Thursday 17 January 2013

Lower bird species numbers attributed to two-year drought

Wednesday, January 16, 2013 1:06 AM CST

The drought affecting South Texas during the past two years has had an impact on area bird populations according to numbers from the Dec. 28 Christmas Bird Count. According to Rockport Christmas Bird County compiler Claudia Dorn, 31 adults and 11 young people participated in the all-day count. This year, 150 different species were counted, down from last year’s total of 172.

“We had a good turnout with participants,” said Dorn. “A couple of years ago we had a hard time getting enough participants so it was nice to see so many people helping. We had fourth and fifth graders helping in Area B under the tutelage of Bron Rorex and Martha McLeod.”

With the good participation numbers the count area was divided into seven sectors. “We covered the area from Newcomb Point in Lamar to FM 188 and into Bayside,” said Dorn

Dorn recalled best birds by area as follows:
• Area A (from Newcomb Point, both sides of Copano Bay to Myrtle Street in Fulton):  Common Goldeneye, Ring necked Duck, Kiskadee, Coopers Hawk, and Seaside Sparrow.

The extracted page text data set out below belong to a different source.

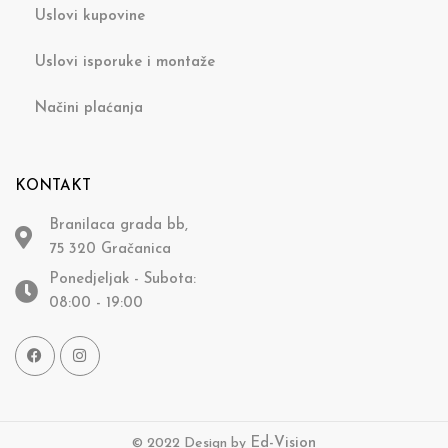
Uslovi kupovine
Uslovi isporuke i montaže
Načini plaćanja
KONTAKT
Branilaca grada bb,
75 320 Gračanica
Ponedjeljak - Subota:
08:00 - 19:00
© 2022 Design by
Ed-Vision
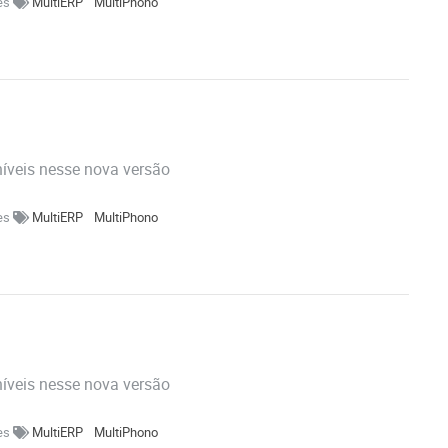
ões
MultiERP
MultiPhono
níveis nesse nova versão
ões
MultiERP
MultiPhono
níveis nesse nova versão
ões
MultiERP
MultiPhono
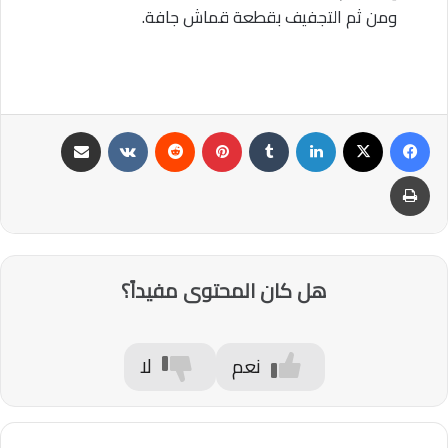
ومن ثم التجفيف بقطعة قماش جافة.
فيسبوك
‫X
لينكدإن
‏Tumblr
بينتيريست
‏Reddit
‏VKontakte
مشاركة عبر البريد
طباعة
هل كان المحتوى مفيداً؟
نعم
لا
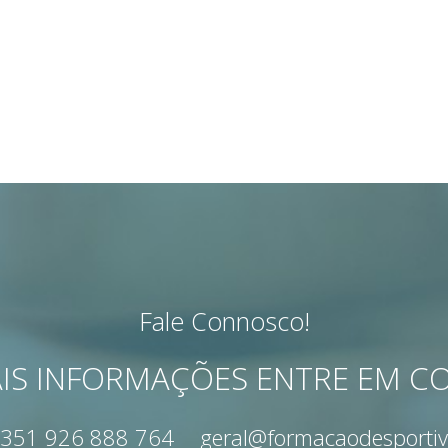
Fale Connosco!
IS INFORMAÇÕES ENTRE EM 
351 926 888 764
geral@formacaodesportiv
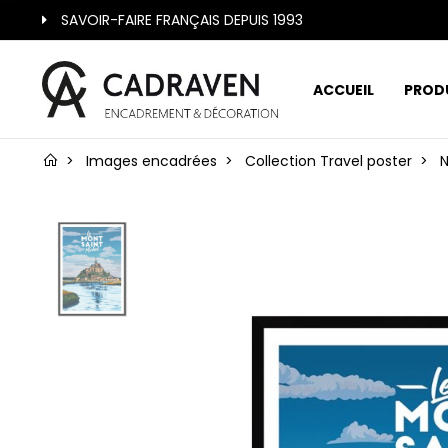
SAVOIR-FAIRE FRANÇAIS DEPUIS 1993
ACCUEIL
PROD
Images encadrées
Collection Travel poster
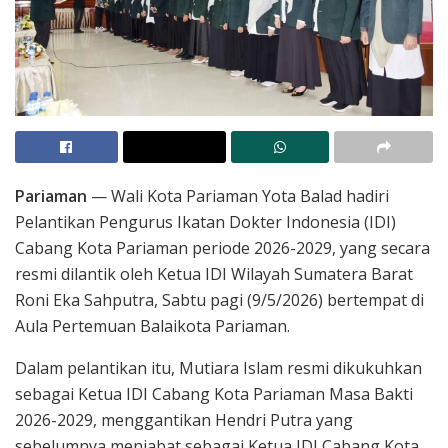
Pariaman
— Wali Kota Pariaman Yota Balad hadiri
Pelantikan Pengurus Ikatan Dokter Indonesia (IDI)
Cabang Kota Pariaman periode 2026-2029, yang secara
resmi dilantik oleh Ketua IDI Wilayah Sumatera Barat
Roni Eka Sahputra, Sabtu pagi (9/5/2026) bertempat di
Aula Pertemuan Balaikota Pariaman.
Dalam pelantikan itu, Mutiara Islam resmi dikukuhkan
sebagai Ketua IDI Cabang Kota Pariaman Masa Bakti
2026-2029, menggantikan Hendri Putra yang
sebelumnya menjabat sebagai Ketua IDI Cabang Kota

 • Area B (Including Little Bay and Rockport Beach):  Mallard, Merlin, Sharp-shinned Hawk, Black-chinned Hummingbird, eight Couch’s Kingbirds, Great Horned Owl, and Pine Warbler.

 • Area C (South of Rockport Beach Park to Shell Ridge Road and across to the Country Club area):  14 Common Loons, Eared Grebe, Anhinga, more than 2,000 Pintails, more than 10,000 Redheads, Ruddy Duck, Clapper Rail, eight Belted Kingfishers.

 • Area D (including Salt Lake and Cape Valero):  Harris’ Sparrow.

 • Area E (from Cape Valero and FM 188 to the Port Bay Bridge):  Widgeon, Bufflehead, 55 Green wing teal, nine Little Blue Heron, 12 White-faced Ibis, Common Paraque, Yellow–bellied Sapsucker, Brown Thrasher, White crowned Sparrow.

• Area F (from Port Bay north of 188 to Bayside) : 13 Red-breasted Mergansers, White-tailed Hawk, Merlin, Peregrine, Western and Least Sandpipers, Gull billed tern, Roadrunner, Tree Swallow, American Pipit, 80 Savannah Sparrows.